En 1962, Tony Lip (Viggo Mortensen), videur italo-américain du Bronx plein de préjugés, est engagé par le Dr Don Shirley (Mahershala Ali), pianiste noir de renommée mondiale, pour le conduire lors d’une tournée de concerts. Les deux hommes que tout semble opposer débutent un périple de deux mois qui va les mener de Manhattan jusqu’aux états du Sud.

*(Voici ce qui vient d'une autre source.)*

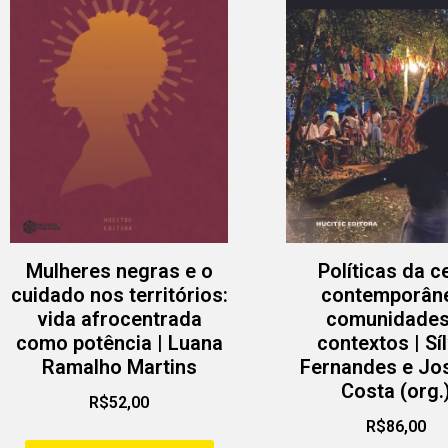
Mulheres negras e o
Políticas da c
cuidado nos territórios:
contemporân
vida afrocentrada
comunidades
como potência | Luana
contextos | Síl
Ramalho Martins
Fernandes e Jo
Costa (org.
R$
52,00
R$
86,00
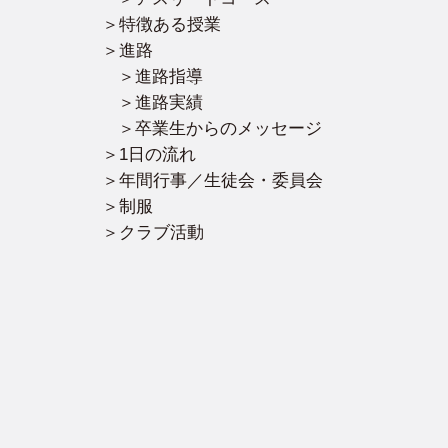
特徴ある授業
進路
進路指導
進路実績
卒業生からのメッセージ
1日の流れ
年間行事／生徒会・委員会
制服
クラブ活動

Pour ne pas créer de scandale dans ces territoires où règne la ségrégation, Tony s’est vu confier le Green Book, un guide indiquant les établissements pouvant accueillir les personnes de couleur où Shirley ne se verra pas refuser l’entrée. Au fil des épreuves, les deux hommes vont se découvrir, dépasser leurs idées préconçues et sceller une amitié indéfectible.
Peter Farelly 2.0
Le nom du réalisateur qui porte à l’écran cette histoire vraie d’amitié improbable sur fond de ségrégation a de quoi étonner. Peter Farrelly est en effet surtout connu pour avoir créé avec son frère Bobby des comédies pas franchement délicates qui ont marqué les années 90 parmi lesquelles Dumb & Dumber (1994), Mary à tout prix (1998) ou encore Fou(s) d’Irène (2000). En 2014, les frères Farrelly creusaient encore le sillon de la comédie trash en proposant Dumb & Dumber De, suite surprise des aventures des deux personnages les plus débiles de l’histoire du cinéma. Pour ce nouveau projet, Peter Farrelly ne fait pas équipe avec son frère et change de registre.

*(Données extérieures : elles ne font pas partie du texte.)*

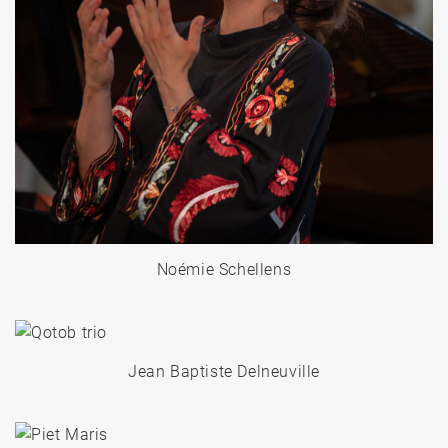
Noémie Schellens
Jean Baptiste Delneuville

Cependant, parler de « film de la maturité » serait terriblement cliché et réducteur pour ses films précédents : le cinéaste prouve tout simplement qui est également très à l’aise dans l’exercice de la comédie dramatique. Pour désamorcer la violence psychologique et terriblement humiliante vécue par le pianiste lors du périple, un humour salvateur est présent tout au long du film mais très éloigné des blagues potaches des films précédents. Oubliées les vannes bien lourdes, les situations comiques mettent avant tout l’accent sur les préjugés qui séparent les deux hommes, pour mieux les déconstruire. Écrit en collaboration avec Brian Hayes Currie et Nick Vallelonga — le fils de Tony Lip —, Green Book réussi la cohabitation harmonieuse entre émotion et rires, un savant mélange d’autant plus nécessaire pour aborder un sujet qui reste toujours aussi sensible.
Le racisme naturel
Derrière l’histoire de cette amitié inattendue c’est le racisme latent dans l’Amérique du début des années 60 qui est mis en avant. Un rejet de l’autre d’autant plus terrifiant qu’il semble naturel — Tony Lip ne questionne pas ses propres préjugés — et même institutionnalisé par les lois ségrégationnistes des états du Sud. Lorsque deux plombiers noirs viennent chez Tony au début du film, le videur jette méthodiquement à la poubelle les deux verres dans lesquels ils ont bu. Un geste qu’il réalise en silence : sans rien revendiquer et sans en parler à sa femme.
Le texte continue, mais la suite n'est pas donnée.